> **ACTION ITEM**
Each line in the entries below that holds the word "keine" belongs in the answer.

> **THE DATA**

= = = = = = =

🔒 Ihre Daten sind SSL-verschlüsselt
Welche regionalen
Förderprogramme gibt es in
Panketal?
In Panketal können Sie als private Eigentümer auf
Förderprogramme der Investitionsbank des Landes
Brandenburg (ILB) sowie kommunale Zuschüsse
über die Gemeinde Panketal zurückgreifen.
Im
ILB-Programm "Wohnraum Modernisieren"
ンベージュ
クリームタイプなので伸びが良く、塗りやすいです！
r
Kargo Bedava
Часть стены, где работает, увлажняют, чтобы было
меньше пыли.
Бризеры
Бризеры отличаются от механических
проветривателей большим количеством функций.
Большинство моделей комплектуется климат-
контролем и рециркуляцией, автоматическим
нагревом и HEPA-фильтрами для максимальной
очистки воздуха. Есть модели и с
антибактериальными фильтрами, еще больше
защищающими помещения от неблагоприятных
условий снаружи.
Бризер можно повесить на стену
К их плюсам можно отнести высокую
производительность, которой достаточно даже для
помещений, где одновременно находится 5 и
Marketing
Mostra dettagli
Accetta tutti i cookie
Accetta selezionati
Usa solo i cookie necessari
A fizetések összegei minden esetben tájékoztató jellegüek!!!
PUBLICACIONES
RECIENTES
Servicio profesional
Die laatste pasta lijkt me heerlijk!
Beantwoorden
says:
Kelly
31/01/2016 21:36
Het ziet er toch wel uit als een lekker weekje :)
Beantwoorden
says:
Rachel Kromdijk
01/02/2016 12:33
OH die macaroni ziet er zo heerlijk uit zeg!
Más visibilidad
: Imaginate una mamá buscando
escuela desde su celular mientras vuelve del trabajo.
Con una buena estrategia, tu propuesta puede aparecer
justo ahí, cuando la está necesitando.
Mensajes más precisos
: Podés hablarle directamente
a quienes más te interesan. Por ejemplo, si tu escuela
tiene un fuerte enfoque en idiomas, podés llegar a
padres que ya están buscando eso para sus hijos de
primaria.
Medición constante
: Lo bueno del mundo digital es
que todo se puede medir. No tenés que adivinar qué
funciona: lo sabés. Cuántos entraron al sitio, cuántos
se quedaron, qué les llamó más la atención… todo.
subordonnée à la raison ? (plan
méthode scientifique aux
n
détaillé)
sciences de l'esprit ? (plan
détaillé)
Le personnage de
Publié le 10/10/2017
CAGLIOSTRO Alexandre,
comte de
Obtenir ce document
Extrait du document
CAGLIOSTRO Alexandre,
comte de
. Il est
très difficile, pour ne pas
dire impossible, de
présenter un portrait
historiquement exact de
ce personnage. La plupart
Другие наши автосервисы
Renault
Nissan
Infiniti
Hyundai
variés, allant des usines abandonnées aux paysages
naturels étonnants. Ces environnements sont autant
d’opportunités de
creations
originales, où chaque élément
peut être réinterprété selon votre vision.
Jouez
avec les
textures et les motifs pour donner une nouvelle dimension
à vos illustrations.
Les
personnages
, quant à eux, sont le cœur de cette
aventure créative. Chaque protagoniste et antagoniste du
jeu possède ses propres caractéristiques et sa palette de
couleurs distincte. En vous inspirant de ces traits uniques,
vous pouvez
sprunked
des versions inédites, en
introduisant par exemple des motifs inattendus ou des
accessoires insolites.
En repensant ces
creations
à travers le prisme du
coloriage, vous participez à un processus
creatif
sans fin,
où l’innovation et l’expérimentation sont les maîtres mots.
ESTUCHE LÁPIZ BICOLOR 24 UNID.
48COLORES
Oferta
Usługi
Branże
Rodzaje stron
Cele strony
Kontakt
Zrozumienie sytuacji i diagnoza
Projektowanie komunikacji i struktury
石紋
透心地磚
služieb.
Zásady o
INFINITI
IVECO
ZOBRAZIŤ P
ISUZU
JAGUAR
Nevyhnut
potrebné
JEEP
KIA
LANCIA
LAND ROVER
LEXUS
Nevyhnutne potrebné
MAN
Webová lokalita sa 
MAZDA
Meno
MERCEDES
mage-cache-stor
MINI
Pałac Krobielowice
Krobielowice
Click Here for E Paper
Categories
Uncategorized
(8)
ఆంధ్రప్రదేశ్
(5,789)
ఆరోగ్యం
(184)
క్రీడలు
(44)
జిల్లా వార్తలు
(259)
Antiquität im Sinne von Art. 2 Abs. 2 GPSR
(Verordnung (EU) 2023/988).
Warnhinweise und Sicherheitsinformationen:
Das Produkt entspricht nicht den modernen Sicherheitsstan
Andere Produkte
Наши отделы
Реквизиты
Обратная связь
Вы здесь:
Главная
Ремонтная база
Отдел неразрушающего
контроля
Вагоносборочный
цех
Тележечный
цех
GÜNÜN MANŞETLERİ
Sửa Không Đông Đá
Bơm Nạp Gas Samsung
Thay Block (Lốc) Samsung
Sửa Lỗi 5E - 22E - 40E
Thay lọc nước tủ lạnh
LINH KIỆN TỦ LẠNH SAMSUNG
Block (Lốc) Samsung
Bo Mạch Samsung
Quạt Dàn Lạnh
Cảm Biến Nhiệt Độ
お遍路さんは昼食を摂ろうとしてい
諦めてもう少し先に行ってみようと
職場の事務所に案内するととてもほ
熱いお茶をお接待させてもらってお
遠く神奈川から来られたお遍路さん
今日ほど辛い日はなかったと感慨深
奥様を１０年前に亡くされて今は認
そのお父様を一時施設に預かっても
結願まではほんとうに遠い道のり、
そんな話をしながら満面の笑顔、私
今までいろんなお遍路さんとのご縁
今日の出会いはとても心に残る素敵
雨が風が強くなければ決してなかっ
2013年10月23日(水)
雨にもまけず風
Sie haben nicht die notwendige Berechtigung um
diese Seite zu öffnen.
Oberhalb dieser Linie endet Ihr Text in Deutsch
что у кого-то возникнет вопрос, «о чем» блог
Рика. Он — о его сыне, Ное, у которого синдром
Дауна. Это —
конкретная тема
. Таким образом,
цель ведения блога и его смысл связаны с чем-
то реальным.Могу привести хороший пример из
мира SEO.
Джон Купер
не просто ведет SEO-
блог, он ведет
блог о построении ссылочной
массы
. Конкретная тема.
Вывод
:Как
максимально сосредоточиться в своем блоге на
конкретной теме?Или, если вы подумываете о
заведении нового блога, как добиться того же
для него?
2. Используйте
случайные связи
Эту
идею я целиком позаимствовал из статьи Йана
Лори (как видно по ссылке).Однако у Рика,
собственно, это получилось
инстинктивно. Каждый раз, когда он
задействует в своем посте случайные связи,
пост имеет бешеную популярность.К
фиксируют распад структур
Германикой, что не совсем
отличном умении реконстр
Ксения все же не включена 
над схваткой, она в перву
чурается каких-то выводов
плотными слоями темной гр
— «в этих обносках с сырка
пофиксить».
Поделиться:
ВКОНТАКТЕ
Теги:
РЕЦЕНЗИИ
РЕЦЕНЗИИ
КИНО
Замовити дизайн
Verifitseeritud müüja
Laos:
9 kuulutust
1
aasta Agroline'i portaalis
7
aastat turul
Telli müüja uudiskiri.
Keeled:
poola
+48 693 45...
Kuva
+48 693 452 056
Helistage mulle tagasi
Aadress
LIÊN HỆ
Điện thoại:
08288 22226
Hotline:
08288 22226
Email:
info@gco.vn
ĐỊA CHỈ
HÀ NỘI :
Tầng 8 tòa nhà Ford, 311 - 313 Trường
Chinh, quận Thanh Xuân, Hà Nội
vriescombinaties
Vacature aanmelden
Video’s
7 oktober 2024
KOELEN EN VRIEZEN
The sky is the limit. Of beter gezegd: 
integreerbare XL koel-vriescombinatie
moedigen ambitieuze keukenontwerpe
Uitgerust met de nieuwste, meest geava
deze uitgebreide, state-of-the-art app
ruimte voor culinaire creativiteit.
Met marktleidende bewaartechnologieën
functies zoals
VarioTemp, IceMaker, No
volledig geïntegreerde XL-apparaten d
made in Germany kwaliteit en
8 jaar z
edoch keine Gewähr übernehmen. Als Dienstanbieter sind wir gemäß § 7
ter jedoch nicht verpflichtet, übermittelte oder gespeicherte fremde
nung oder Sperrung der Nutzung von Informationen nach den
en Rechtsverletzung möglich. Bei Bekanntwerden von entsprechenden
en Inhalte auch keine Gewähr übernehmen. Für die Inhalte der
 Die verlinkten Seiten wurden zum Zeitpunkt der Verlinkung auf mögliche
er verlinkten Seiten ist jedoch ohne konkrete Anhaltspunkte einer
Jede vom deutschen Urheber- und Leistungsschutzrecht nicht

= = = = = = =

> **EXPECTED ANSWER**
edoch keine Gewähr übernehmen. Als Dienstanbieter sind wir gemäß § 7
en Inhalte auch keine Gewähr übernehmen. Für die Inhalte der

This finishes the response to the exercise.